┌────────

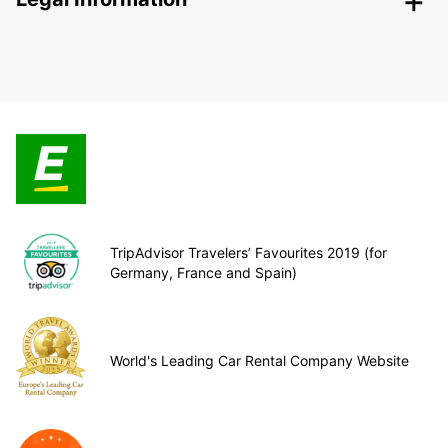
TripAdvisor Travelers’ Favourites 2019 (for
Germany, France and Spain)
World's Leading Car Rental Company Website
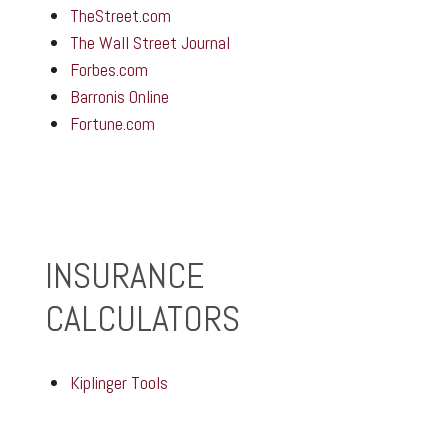
TheStreet.com
The Wall Street Journal
Forbes.com
Barronis Online
Fortune.com
INSURANCE
CALCULATORS
Kiplinger Tools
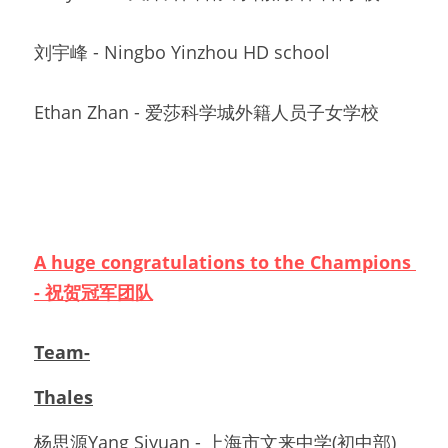
刘宇峰 - Ningbo Yinzhou HD school
Ethan Zhan - 爱莎科学城外籍人员子女学校
A huge congratulations to the Champions 
- 祝贺冠军团队
Team-
Thales
杨思源Yang Siyuan - 
上海市文来中学(初中部)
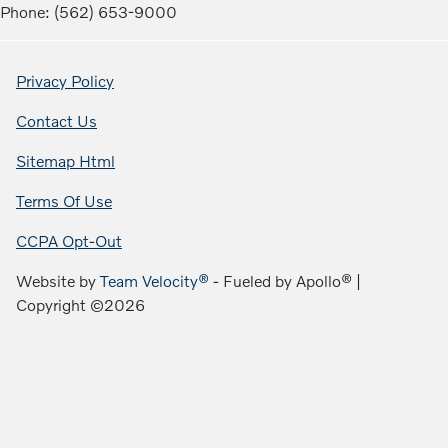
Phone: (562) 653-9000
Privacy Policy
Contact Us
Sitemap Html
Terms Of Use
CCPA Opt-Out
Website by
Team Velocity®
- Fueled by Apollo® |
Copyright ©2026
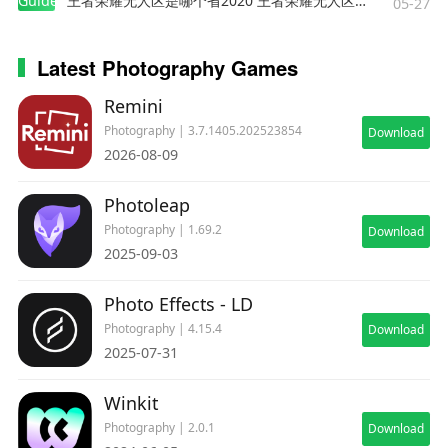
Guides
王者荣耀无人区是哪个省2020 王者荣耀无人区在哪些地方
05-27
Latest Photography Games
Remini
Photography | 3.7.1405.202523854
Download
2026-08-09
Photoleap
Photography | 1.69.2
Download
2025-09-03
Photo Effects - LD
Photography | 4.15.4
Download
2025-07-31
Winkit
Photography | 2.0.1
Download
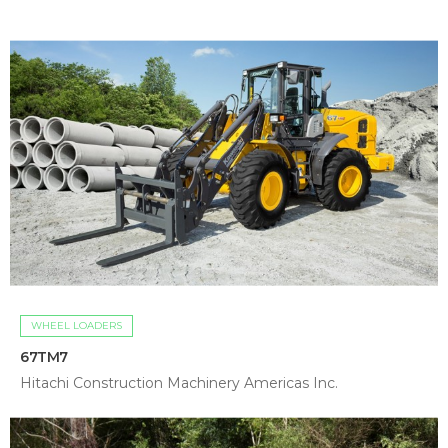
WHEEL LOADERS
67TM7
Hitachi Construction Machinery Americas Inc.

└────────

> **THE PROBLEM**
Nothing but an exact copy is needed, covering the lines from the line with "Latest Photography Games" through the last line of the entries, pictures excluded.

> **EXERCISE RESULT**
Latest Photography Games
Remini
Photography | 3.7.1405.202523854
Download
2026-08-09
Photoleap
Photography | 1.69.2
Download
2025-09-03
Photo Effects - LD
Photography | 4.15.4
Download
2025-07-31
Winkit
Photography | 2.0.1
Download
WHEEL LOADERS
67TM7
Hitachi Construction Machinery Americas Inc.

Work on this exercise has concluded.